■ Task ■
Your task is to extract every entry that follows word for word while excluding the pictures.

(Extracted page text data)
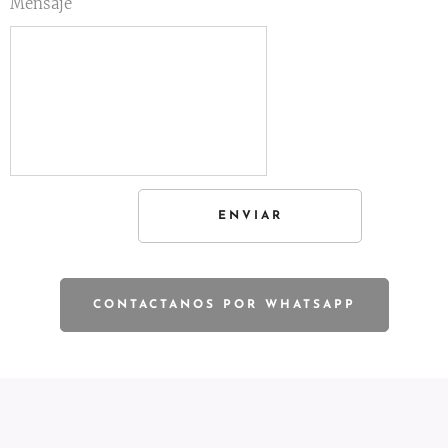
Mensaje
ENVIAR
CONTACTANOS POR WHATSAPP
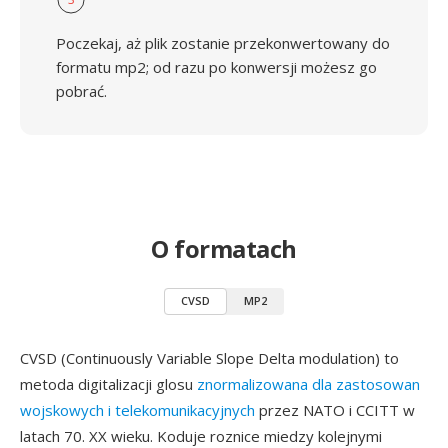
Poczekaj, aż plik zostanie przekonwertowany do
formatu mp2; od razu po konwersji możesz go
pobrać.
O formatach
CVSD
MP2
CVSD (Continuously Variable Slope Delta modulation) to
metoda digitalizacji glosu
znormalizowana dla zastosowan
wojskowych i telekomunikacyjnych
przez NATO i CCITT w
latach 70. XX wieku. Koduje roznice miedzy kolejnymi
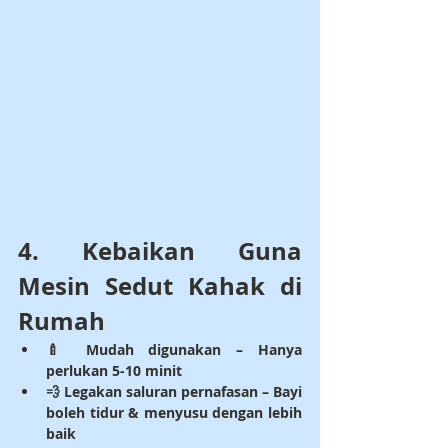
4. Kebaikan Guna 
Mesin Sedut Kahak di 
Rumah
🍼 
Mudah digunakan
 – Hanya 
perlukan 5-10 minit
💨 
Legakan saluran pernafasan
 – Bayi 
boleh tidur & menyusu dengan lebih 
baik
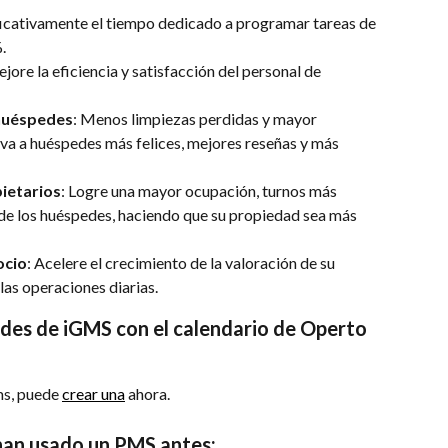
ficativamente el tiempo dedicado a programar tareas de 
.
ejore la eficiencia y satisfacción del personal de 
 huéspedes
: Menos limpiezas perdidas y mayor 
eva a huéspedes más felices, mejores reseñas y más 
ietarios
: Logre una mayor ocupación, turnos más 
 de los huéspedes, haciendo que su propiedad sea más 
ocio
: Acelere el crecimiento de la valoración de su 
las operaciones diarias.
des de iGMS con el calendario de Operto 
s, puede 
crear una
 ahora.
han usado un PMS antes:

■ Worked solution ■
Mensaje
ENVIAR
CONTACTANOS POR WHATSAPP
Poczekaj, aż plik zostanie przekonwertowany do
formatu mp2; od razu po konwersji możesz go
pobrać.
O formatach
CVSD
MP2
CVSD (Continuously Variable Slope Delta modulation) to
metoda digitalizacji glosu
znormalizowana dla zastosowan
wojskowych i telekomunikacyjnych
przez NATO i CCITT w
latach 70. XX wieku. Koduje roznice miedzy kolejnymi
4. Kebaikan Guna 
Mesin Sedut Kahak di 
Rumah
🍼 
Mudah digunakan
 – Hanya 
perlukan 5-10 minit
💨 
Legakan saluran pernafasan
 – Bayi 
boleh tidur & menyusu dengan lebih 
baik
ficativamente el tiempo dedicado a programar tareas de 
.
ejore la eficiencia y satisfacción del personal de 
 huéspedes
: Menos limpiezas perdidas y mayor 
eva a huéspedes más felices, mejores reseñas y más 
ietarios
: Logre una mayor ocupación, turnos más 
 de los huéspedes, haciendo que su propiedad sea más 
ocio
: Acelere el crecimiento de la valoración de su 
las operaciones diarias.
des de iGMS con el calendario de Operto 
s, puede 
crear una
 ahora.
han usado un PMS antes:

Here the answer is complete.